Right now even if there's lots of validation issues the job appears as finished with 0 errors.

rosheen33 commented 5 years ago

@andrewbaxter Maybe we can convert the Warning into an error on the above setting ? @rennerocha @raphapassini @Gallaecio What are your thoughts on this one ?

rennerocha commented 5 years ago

In my opinion, log/ERROR stat is not the right place to include the validation failures. It should be reserved to errors like code exceptions that affects the spider execution (not the data it was returned). I can see scenarios where is acceptable to have some number of validation failures and including them as errors may confuse the user.

When a monitor fails, it includes an error line in the logs, so I'd create a monitor that fails if spidermon/validation/items/errors is not equal to zero. When it fails, you'll see one error in Scrapy Cloud, and then you can check it.

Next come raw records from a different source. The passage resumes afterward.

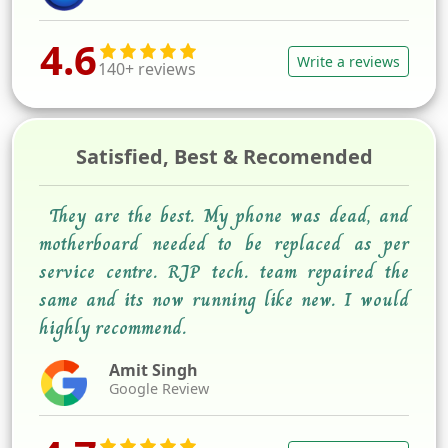
4.6
Write a reviews
140+ reviews
Satisfied, Best & Recomended
They are the best. My phone was dead, and
motherboard needed to be replaced as per
service centre. RJP tech. team repaired the
same and its now running like new. I would
highly recommend.
Amit Singh
Google Review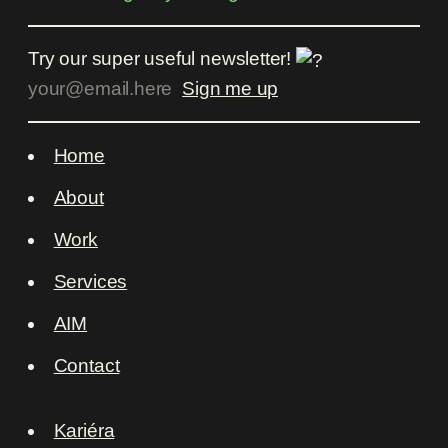
Try our super useful newsletter!
Home
About
Work
Services
AIM
Contact
Kariéra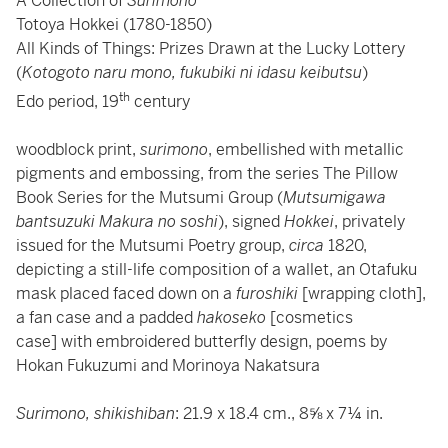
A Collection of
Surimono
Totoya Hokkei (1780-1850)
All Kinds of Things: Prizes Drawn at the Lucky Lottery
(
Kotogoto naru mono, fukubiki ni idasu keibutsu
)
th
Edo period, 19
century
woodblock print,
surimono
, embellished with metallic
pigments and embossing, from the series The Pillow
Book Series for the Mutsumi Group (
Mutsumigawa
bantsuzuki Makura no soshi
), signed
Hokkei
, privately
issued for the Mutsumi Poetry group,
circa
1820,
depicting a still-life composition of a wallet, an Otafuku
mask placed faced down on a
furoshiki
[wrapping cloth],
a fan case and a padded
hakoseko
[cosmetics
case] with embroidered butterfly design, poems by
Hokan Fukuzumi and Morinoya Nakatsura
Surimono, shikishiban
: 21.9 x 18.4 cm., 8⅝ x 7¼ in.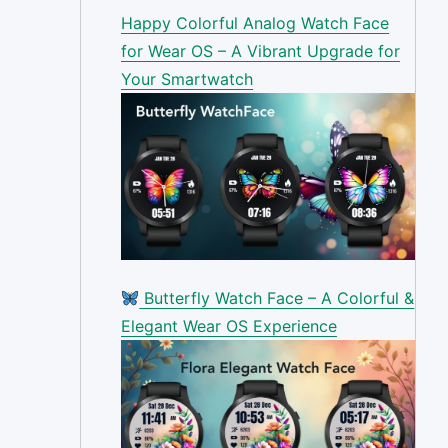
Happy Colorful Analog Watch Face
for Wear OS – A Vibrant Upgrade for
Your Smartwatch
Butterfly Watch Face – A Colorful &
Elegant Wear OS Experience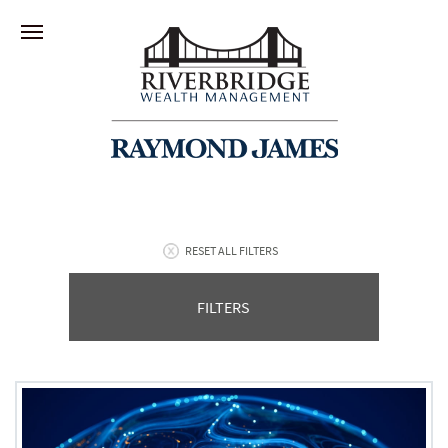
RESET ALL FILTERS
FILTERS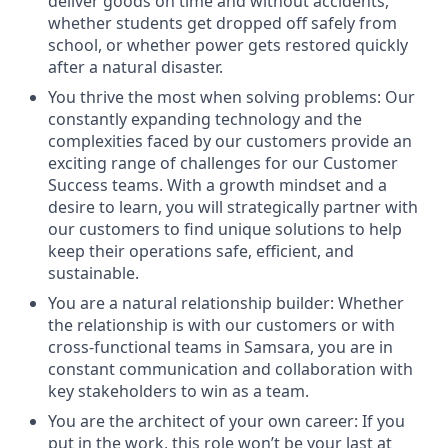
deliver goods on time and without accidents,
whether students get dropped off safely from
school, or whether power gets restored quickly
after a natural disaster.
You thrive the most when solving problems: Our
constantly expanding technology and the
complexities faced by our customers provide an
exciting range of challenges for our Customer
Success teams. With a growth mindset and a
desire to learn, you will strategically partner with
our customers to find unique solutions to help
keep their operations safe, efficient, and
sustainable.
You are a natural relationship builder: Whether
the relationship is with our customers or with
cross-functional teams in Samsara, you are in
constant communication and collaboration with
key stakeholders to win as a team.
You are the architect of your own career: If you
put in the work, this role won’t be your last at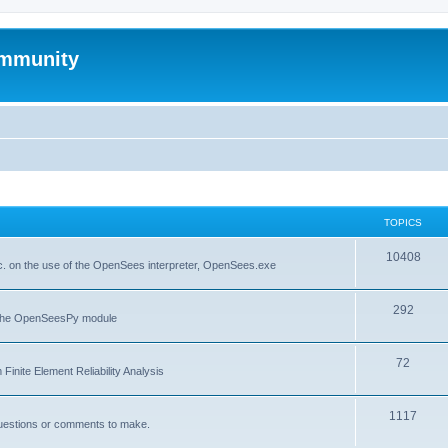
mmunity
TOPICS
10408
. on the use of the OpenSees interpreter, OpenSees.exe
292
f the OpenSeesPy module
72
inite Element Reliability Analysis
1117
questions or comments to make.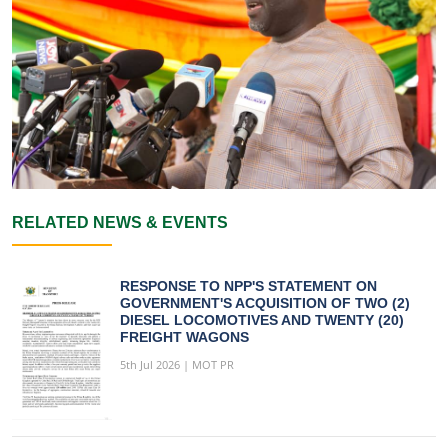
RELATED NEWS & EVENTS
RESPONSE TO NPP'S STATEMENT ON
GOVERNMENT'S ACQUISITION OF TWO (2)
DIESEL LOCOMOTIVES AND TWENTY (20)
FREIGHT WAGONS
5th Jul 2026 | MOT PR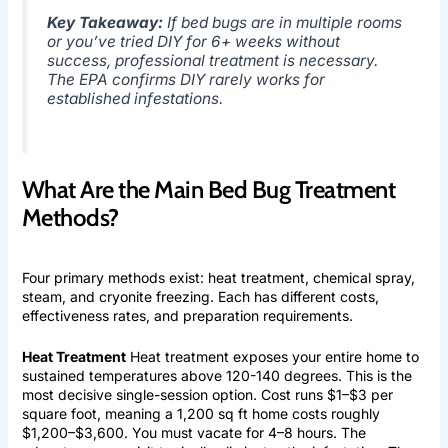
Key Takeaway:
If bed bugs are in multiple rooms
or you’ve tried DIY for 6+ weeks without
success, professional treatment is necessary.
The EPA confirms DIY rarely works for
established infestations.
What Are the Main Bed Bug Treatment
Methods?
Four primary methods exist: heat treatment, chemical spray,
steam, and cryonite freezing. Each has different costs,
effectiveness rates, and preparation requirements.
Heat Treatment
Heat treatment exposes your entire home to
sustained temperatures above 120-140 degrees. This is the
most decisive single-session option. Cost runs $1–$3 per
square foot, meaning a 1,200 sq ft home costs roughly
$1,200–$3,600. You must vacate for 4–8 hours. The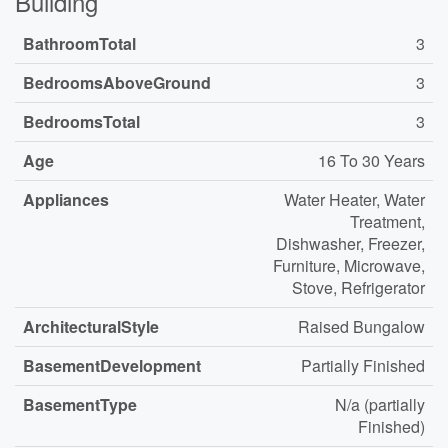
Building
BathroomTotal
3
BedroomsAboveGround
3
BedroomsTotal
3
Age
16 To 30 Years
Appliances
Water Heater, Water
Treatment,
Dishwasher, Freezer,
Furniture, Microwave,
Stove, Refrigerator
ArchitecturalStyle
Raised Bungalow
BasementDevelopment
Partially Finished
BasementType
N/a (partially
Finished)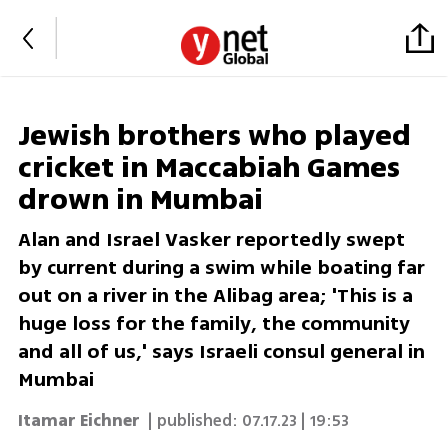
Jewish brothers who played
cricket in Maccabiah Games
drown in Mumbai
Alan and Israel Vasker reportedly swept
by current during a swim while boating far
out on a river in the Alibag area; 'This is a
huge loss for the family, the community
and all of us,' says Israeli consul general in
Mumbai
Itamar Eichner
| published:
07.17.23 | 19:53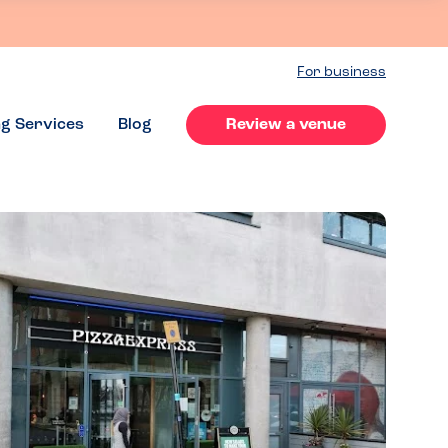
For business
ng Services
Blog
Review a venue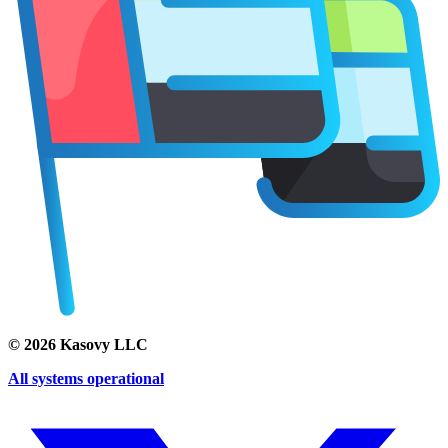
©
2026
Kasovy LLC
All systems operational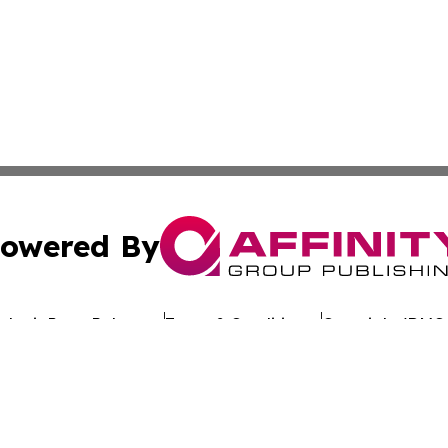
owered By
ubmit Press Release
Terms & Conditions
Copyright/DMCA
Inc. dba Affinity Group Publishing & Hawaiian Business Po
Cookie Settings / Your Privacy Choices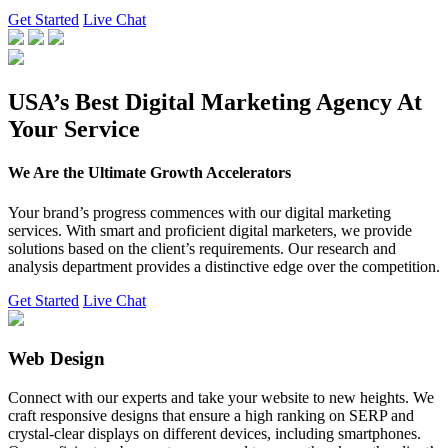
Get Started
Live Chat
USA’s Best Digital Marketing Agency At
Your Service
We Are the Ultimate Growth Accelerators
Your brand’s progress commences with our digital marketing
services. With smart and proficient digital marketers, we provide
solutions based on the client’s requirements. Our research and
analysis department provides a distinctive edge over the competition.
Get Started
Live Chat
Web Design
Connect with our experts and take your website to new heights. We
craft responsive designs that ensure a high ranking on SERP and
crystal-clear displays on different devices, including smartphones.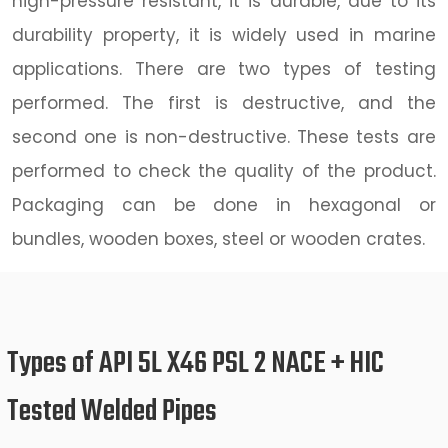
high-pressure resistant, it is durable, due to its
durability property, it is widely used in marine
applications. There are two types of testing
performed. The first is destructive, and the
second one is non-destructive. These tests are
performed to check the quality of the product.
Packaging can be done in hexagonal or
bundles, wooden boxes, steel or wooden crates.
Types of API 5L X46 PSL 2 NACE + HIC
Tested Welded Pipes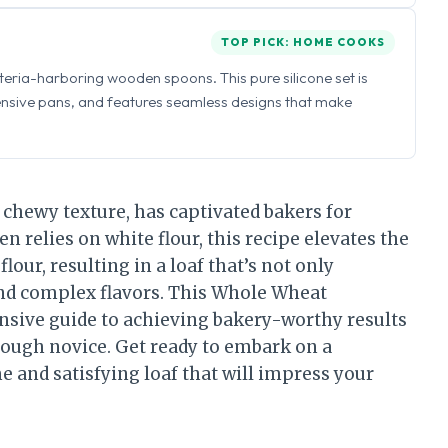
TOP PICK: HOME COOKS
eria-harboring wooden spoons. This pure silicone set is
ensive pans, and features seamless designs that make
 chewy texture, has captivated bakers for
n relies on white flour, this recipe elevates the
our, resulting in a loaf that’s not only
and complex flavors. This Whole Wheat
sive guide to achieving bakery-worthy results
rdough novice. Get ready to embark on a
 and satisfying loaf that will impress your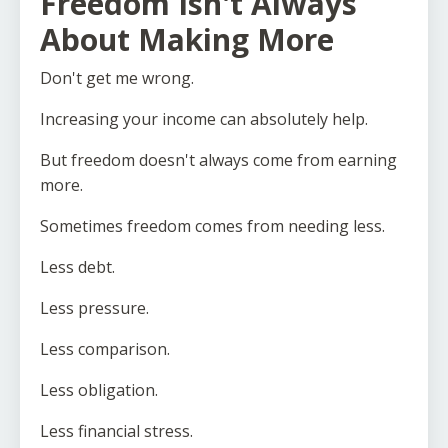
Freedom Isn't Always
About Making More
Don't get me wrong.
Increasing your income can absolutely help.
But freedom doesn't always come from earning
more.
Sometimes freedom comes from needing less.
Less debt.
Less pressure.
Less comparison.
Less obligation.
Less financial stress.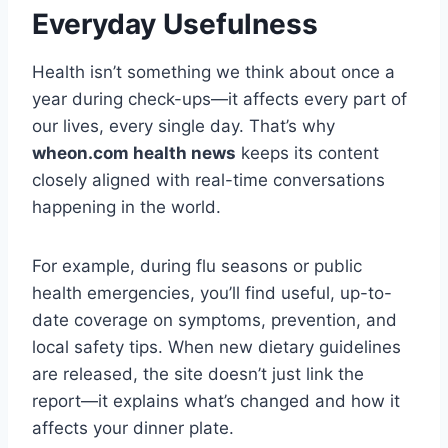
Everyday Usefulness
Health isn’t something we think about once a
year during check-ups—it affects every part of
our lives, every single day. That’s why
wheon.com health news
keeps its content
closely aligned with real-time conversations
happening in the world.
For example, during flu seasons or public
health emergencies, you’ll find useful, up-to-
date coverage on symptoms, prevention, and
local safety tips. When new dietary guidelines
are released, the site doesn’t just link the
report—it explains what’s changed and how it
affects your dinner plate.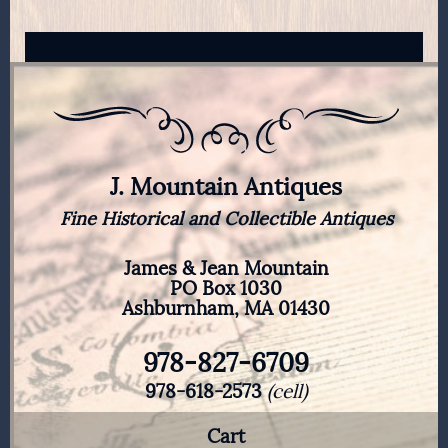
J. Mountain Antiques
Fine Historical and Collectible Antiques
James & Jean Mountain
PO Box 1030
Ashburnham, MA 01430
978-827-6709
978-618-2573
(cell)
Cart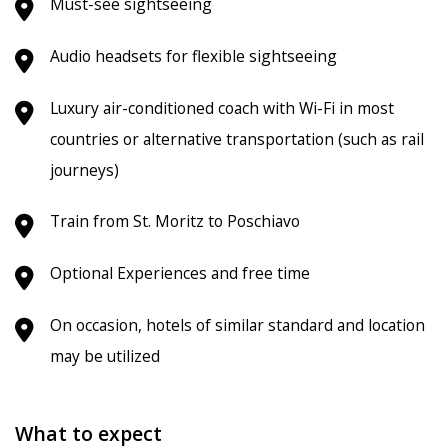
Must-see sightseeing
Audio headsets for flexible sightseeing
Luxury air-conditioned coach with Wi-Fi in most
countries or alternative transportation (such as rail
journeys)
Train from St. Moritz to Poschiavo
Optional Experiences and free time
On occasion, hotels of similar standard and location
may be utilized
What to expect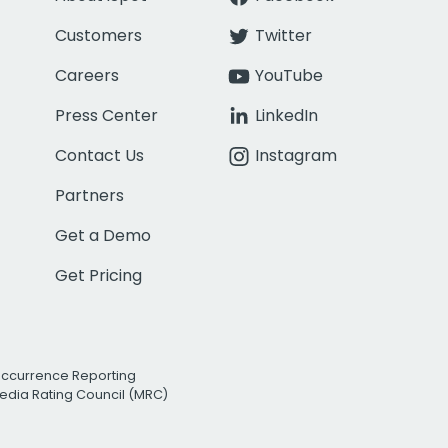
Customers
Twitter
Careers
YouTube
Press Center
LinkedIn
Contact Us
Instagram
Partners
Get a Demo
Get Pricing
Occurrence Reporting
edia Rating Council (MRC)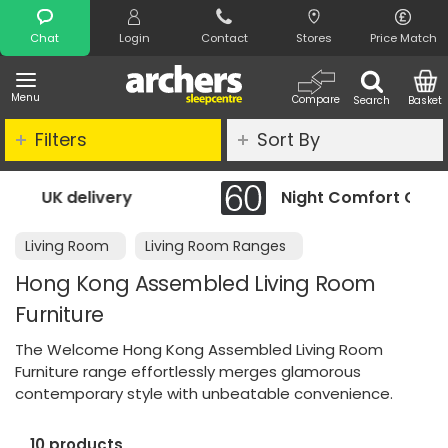
Search
Chat
Login
Contact
Stores
Price Match
Menu
Compare
Search
Basket
Filters
Sort By
ery
Night Comfort Guarantee
Living Room
Living Room Ranges
Hong Kong Assembled Living Room
Furniture
The Welcome Hong Kong Assembled Living Room
Furniture range effortlessly merges glamorous
contemporary style with unbeatable convenience.
10 products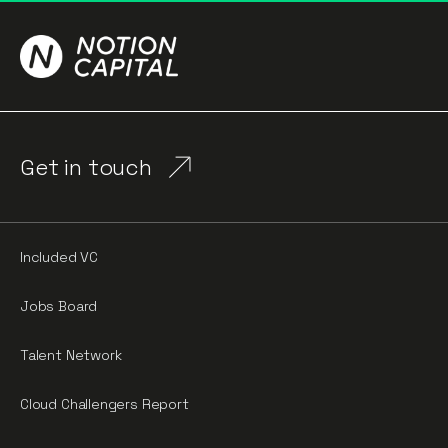
Get in touch
Included VC
Jobs Board
Talent Network
Cloud Challengers Report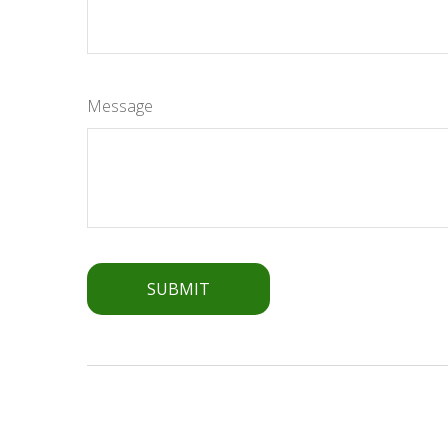
Message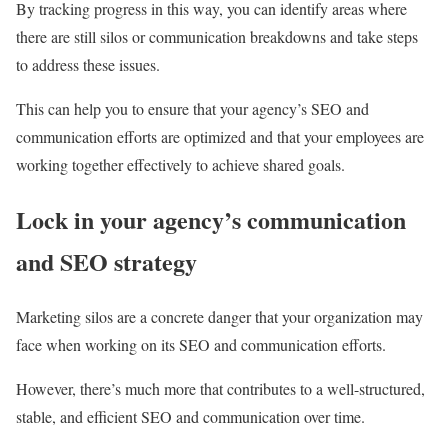
By tracking progress in this way, you can identify areas where
there are still silos or communication breakdowns and take steps
to address these issues.
This can help you to ensure that your agency’s SEO and
communication efforts are optimized and that your employees are
working together effectively to achieve shared goals.
Lock in your agency’s communication
and SEO strategy
Marketing silos are a concrete danger that your organization may
face when working on its SEO and communication efforts.
However, there’s much more that contributes to a well-structured,
stable, and efficient SEO and communication over time.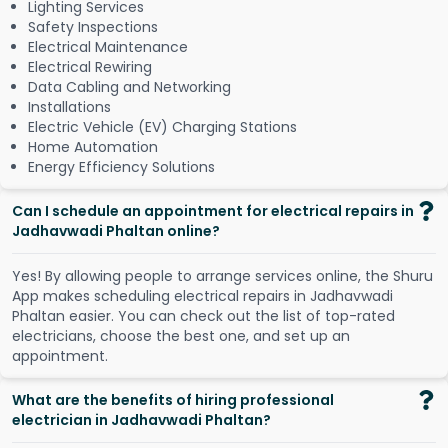
Lighting Services
Safety Inspections
Electrical Maintenance
Electrical Rewiring
Data Cabling and Networking
Installations
Electric Vehicle (EV) Charging Stations
Home Automation
Energy Efficiency Solutions
Can I schedule an appointment for electrical repairs in
Jadhavwadi Phaltan online?
Y
e
s
!
B
y
a
l
l
o
w
i
n
g
p
e
o
p
l
e
t
o
a
r
r
a
n
g
e
s
e
r
v
i
c
e
s
o
n
l
i
n
e
,
t
h
e
S
h
u
r
u
A
p
p
m
a
k
e
s
s
c
h
e
d
u
l
i
n
g
e
l
e
c
t
r
i
c
a
l
r
e
p
a
i
r
s
i
n
J
a
d
h
a
v
w
a
d
i
P
h
a
l
t
a
n
e
a
s
i
e
r
.
Y
o
u
c
a
n
c
h
e
c
k
o
u
t
t
h
e
l
i
s
t
o
f
t
o
p
-
r
a
t
e
d
e
l
e
c
t
r
i
c
i
a
n
s
,
c
h
o
o
s
e
t
h
e
b
e
s
t
o
n
e
,
a
n
d
s
e
t
u
p
a
n
a
p
p
o
i
n
t
m
e
n
t
.
What are the benefits of hiring professional
electrician in Jadhavwadi Phaltan?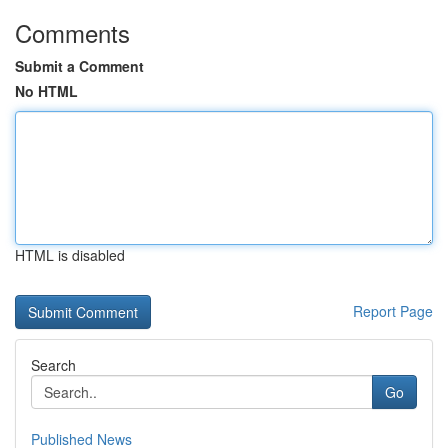
Comments
Submit a Comment
No HTML
HTML is disabled
Report Page
Search
Go
Published News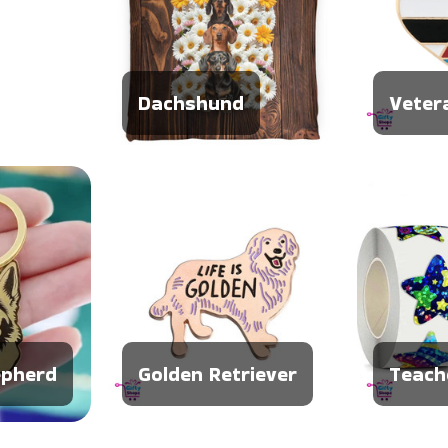
Dachshund
Veter
pherd
Golden Retriever
Teach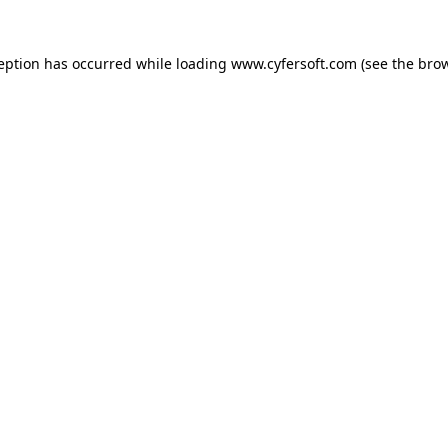
ception has occurred while loading
www.cyfersoft.com
(see the
brow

Enabling SPIDERMON_VALIDATION_ADD_ERRORS_TO_ITEMS can help you to identify the items with problems (just look for the ones that have a _validation field filled).

rosheen33 commented 5 years ago

@rennerocha I agree That is exactly what we do in the maintenance projects [Attach a monitor to see how many items are not conforming to the validators] It is better to have a single error rather then a huge number of errors.

So should we close this issue ?

andrewbaxter commented 5 years ago

I think the severity of incorrect items depends on the project, and in projects where data quality needs to be high it's as significant an issue as any other error.

How about making whether it's an error or warning an option?

rosheen33 commented 5 years ago

@rennerocha @raphapassini Do we need a change here ?

rennerocha commented 2 years ago

Validation failures should not be logged as errors and added to log_count/ERROR stat. As mentioned before we have spidermon/validation/items/errors stat and SPIDERMON_VALIDATION_ADD_ERRORS_TO_ITEMS setting to add the validation error information into the items scraped so we can use monitors to raise errors when some threshold is not satisfied.

If we want a monitor to check the stats and then raise an error in the logs if it fails, we have the built-in monitor ItemValidationMonitor that can be easily included into the project. For more sophisticated validations, a custom monitor should be created.